I'm not sure what the Combine did for the wide receiver position other than set J. Jones and Green apart from everyone else.  After those two, it's still incredibly clustered.  Baldwin and Leonard Hankerson (Miami-FL) largely bombed their drills, but if you trust game film, both should still be in that very late first to early second range.  The Boise State receivers were practically invisible in Indianapolis and Titus Young (Boise State) in particular ran a very disappointing 40-yard dash.  Still, both are looking like second round prospects -- they probably grade out closely but I would edge Young over Austin Pettis -- and may or may not be there when the Colts pick in the second round.  An intriguing prospect who I thought had a great Combine is Troy's Jerrel Jernigan.  He might have helped himself as much as any receiver at the Combine with some nice measurables and smooth receiving displays in drills.  Is that reflected by game tape?  I don't know; I can honestly say I didn't see Troy play in 2010.  

The Colts' draft day strategy at receiver will largely depend on the health of their returning players.  Is Austin Collie going to be cleared and a safe play going forward?  Can we count on Anthony Gonzalez to stay healthy?  Will Reggie Wayne's knee be a problem in 2011, and is he a part of the Colts' long-term plans?  It's funny, you look at the Colts' roster and see Wayne, Gonzalez, Collie and Pierre Garcon at the position and probably think they're crazy to be thinking about taking a receiver in the first two days of the draft, but when you consider those questions, you see why they probably do have a few on their draft board.  I think they likely go with a wideout at the position, a speed guy to compliment their many over-the-middle possession types.  I asked Clayton for Garcon's 40-yard dash time and he quoted me 4.47, I believe, so I would use that as a benchmark in identifying the player the Colts are most likely to select if they do select a receiver.  Probably going to be a sub-4.5 guy.  Probably.

Finally, this Combine helped to sort out some potential special teams prospects.  We already mentioned Keo, but we spoke with a few players likely to be chosen for their special teams skills.  The most impressive, arguably, was Curtis Brown (Texas), who did a little bit of everything for the Longhorns.  Brown flashed some natural ball skills in Combine drills, which makes sense given he returned kicks and punts at Texas, and generally appeared to fluid in coverage drills.  Brown told us that he felt he was a strong man-to-man corner and given the direction the Colts are going, I wouldn't be surprised if they were looking at Brown to come in and play special teams to start, with the idea of utilizing his man coverage skills as he progresses as a player.  If not Brown, then look for the Colts to do this with some cornerback prospect, as their roster is currently overloaded with zone corners in a scheme that seems to call for more man coverage every year.

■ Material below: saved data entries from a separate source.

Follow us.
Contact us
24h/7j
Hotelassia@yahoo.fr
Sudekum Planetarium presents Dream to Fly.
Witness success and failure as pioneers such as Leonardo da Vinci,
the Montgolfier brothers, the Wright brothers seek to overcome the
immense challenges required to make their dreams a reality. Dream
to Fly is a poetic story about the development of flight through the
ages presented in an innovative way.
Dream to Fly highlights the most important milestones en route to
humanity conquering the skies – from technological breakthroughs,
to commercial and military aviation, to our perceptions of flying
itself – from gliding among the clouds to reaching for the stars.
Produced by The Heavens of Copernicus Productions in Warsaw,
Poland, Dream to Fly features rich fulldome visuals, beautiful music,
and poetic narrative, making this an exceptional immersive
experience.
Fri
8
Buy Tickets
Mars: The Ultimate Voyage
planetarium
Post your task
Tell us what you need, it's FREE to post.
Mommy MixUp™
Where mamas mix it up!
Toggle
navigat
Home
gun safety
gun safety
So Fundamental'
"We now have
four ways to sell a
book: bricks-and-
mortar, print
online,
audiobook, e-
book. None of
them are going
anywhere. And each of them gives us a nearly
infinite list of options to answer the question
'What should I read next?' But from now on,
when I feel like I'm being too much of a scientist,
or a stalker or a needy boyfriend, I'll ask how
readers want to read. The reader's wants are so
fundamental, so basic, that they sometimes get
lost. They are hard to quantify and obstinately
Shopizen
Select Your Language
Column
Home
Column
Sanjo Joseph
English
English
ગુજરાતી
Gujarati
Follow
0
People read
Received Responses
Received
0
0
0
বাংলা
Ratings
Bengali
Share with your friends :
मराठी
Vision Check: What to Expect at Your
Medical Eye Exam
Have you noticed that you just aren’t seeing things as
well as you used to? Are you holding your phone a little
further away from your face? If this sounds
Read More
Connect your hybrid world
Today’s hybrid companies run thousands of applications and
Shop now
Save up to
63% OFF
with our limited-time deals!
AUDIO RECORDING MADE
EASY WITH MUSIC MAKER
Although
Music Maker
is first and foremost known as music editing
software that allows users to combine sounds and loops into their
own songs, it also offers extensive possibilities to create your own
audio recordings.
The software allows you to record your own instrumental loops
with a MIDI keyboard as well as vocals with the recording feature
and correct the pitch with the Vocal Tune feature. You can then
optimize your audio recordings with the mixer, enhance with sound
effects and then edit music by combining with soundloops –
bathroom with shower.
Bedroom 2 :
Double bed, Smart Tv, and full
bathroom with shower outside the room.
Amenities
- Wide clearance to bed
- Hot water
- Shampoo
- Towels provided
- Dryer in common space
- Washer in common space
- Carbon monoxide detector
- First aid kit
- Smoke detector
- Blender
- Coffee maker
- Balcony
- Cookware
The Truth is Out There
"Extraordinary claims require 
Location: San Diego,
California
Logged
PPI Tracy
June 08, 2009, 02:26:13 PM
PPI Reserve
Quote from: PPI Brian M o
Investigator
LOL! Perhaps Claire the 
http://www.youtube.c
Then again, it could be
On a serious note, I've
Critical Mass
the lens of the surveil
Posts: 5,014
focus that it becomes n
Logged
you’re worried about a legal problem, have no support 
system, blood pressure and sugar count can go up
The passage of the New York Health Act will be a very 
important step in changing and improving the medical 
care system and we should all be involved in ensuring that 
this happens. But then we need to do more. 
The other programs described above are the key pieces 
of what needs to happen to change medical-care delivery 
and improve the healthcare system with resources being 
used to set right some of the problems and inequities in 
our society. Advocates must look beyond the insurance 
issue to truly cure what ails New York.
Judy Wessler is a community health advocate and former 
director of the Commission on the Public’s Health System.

Those are the areas where I feel the Colts will be guided as a result of the 2011 NFL Scouting Combine.  I don't pretend to know what's going on in Polian's head, but based one everything I know about this team, I would use those Combine results and observations and general guidelines for drawing up the draft board.

And now, as Nate said, we wait.  There will at least be an NFL Draft.  Anything else is uncertain at this point.